Black flower. Young-Ha Kim

Es la primera vez que leo a un escritor coreano. Lo cual no deberia ser extraño, puesto que nunca he leido autores birmanos, montenegrinos o costarriciences, por desgracia no se puede leer todo lo que uno quisiera.

La historia es bastante interesante. Un grupo de coreanos que estan huyendo de la guerra son vendidos como esclavos en México y los llevan a trabajar a las haciendas de henequen que quedan en el estado de Campeche.  Alli los alcanza la Revolución mexicana. Las historia narra muchas de las aventuras y vivisitudes de ellos.

Son demasiados personajes principales, o más bien no hay un personaje central.  Es casi un universo cerrado, pocas veces se dejaba de narrar las vivencias de los coreanos.

La razón por la que el libro se llama ¨black Flower¨ me gusto mucho, el autor lo aclara al final del libro. Fue en ese momento cuando el libro adquirio otra dimensión y casi me dieron ganas de leerlo otra vez.

Debo de reconocer que soy un mal autor, que nunca recuerdo los nombres de los personajes y mucho menos sus descripciones físicas, así que el libro de Young-Ha Kim, me costó mucho trabajo leerlo.
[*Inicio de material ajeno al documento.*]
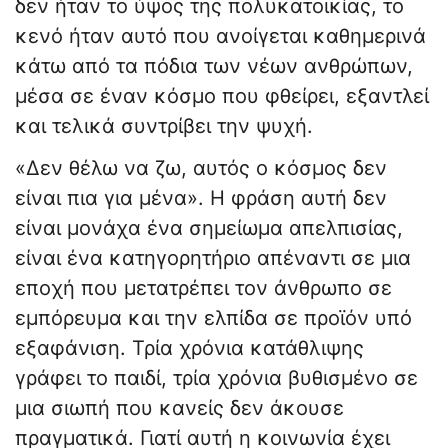
δεν ήταν το ύψος της πολυκατοικίας, το
κενό ήταν αυτό που ανοίγεται καθημερινά
κάτω από τα πόδια των νέων ανθρώπων,
μέσα σε έναν κόσμο που φθείρει, εξαντλεί
και τελικά συντρίβει την ψυχή.
«Δεν θέλω να ζω, αυτός ο κόσμος δεν
είναι πια για μένα». Η φράση αυτή δεν
είναι μονάχα ένα σημείωμα απελπισίας,
είναι ένα κατηγορητήριο απέναντι σε μια
εποχή που μετατρέπει τον άνθρωπο σε
εμπόρευμα και την ελπίδα σε προϊόν υπό
εξαφάνιση. Τρία χρόνια κατάθλιψης
γράφει το παιδί, τρία χρόνια βυθισμένο σε
μια σιωπή που κανείς δεν άκουσε
πραγματικά. Γιατί αυτή η κοινωνία έχει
Aunque haya tenido algunas escenas divertidas, en general el libro es muy triste, demasiadas desgracias le pasan a mucha gente. Los hombres les da por esclavizar a sus iguales, no importaba que fueran mayas, chinos, coreanos o africanos. Y a ellos con tal de sobrevivir, terminaban de capatáces de sus propios hermanos.  Siempre ha sido así, parece que esa es la naturaleza humana, de eso mismo trata el libro que ahora estoy leyendo ¨la perdida del dorado¨ de Naipaul.

Aunque algunos personajes se envilecen, me parece que la mayoria solo siguen la corriente y algunos pocos siguem creyendo en las utopías. A lo largo del libro de repite como un mantra la busqueda de un pais donde no haya separacion de clases, donde todos sean tratados iguales, donde no haya necesidad de represión, etc. Un grupo de coreanos sale huyendo por la guerra Japonesa-Rusa, termina al otro lado del mundo, como esclavos en México y viven la revolución en primera persona, y algunos de ellos llegan a crear la ¨nueva Corea¨ en la selva Maya de Guatemala. Una Utopia. Una flor negra.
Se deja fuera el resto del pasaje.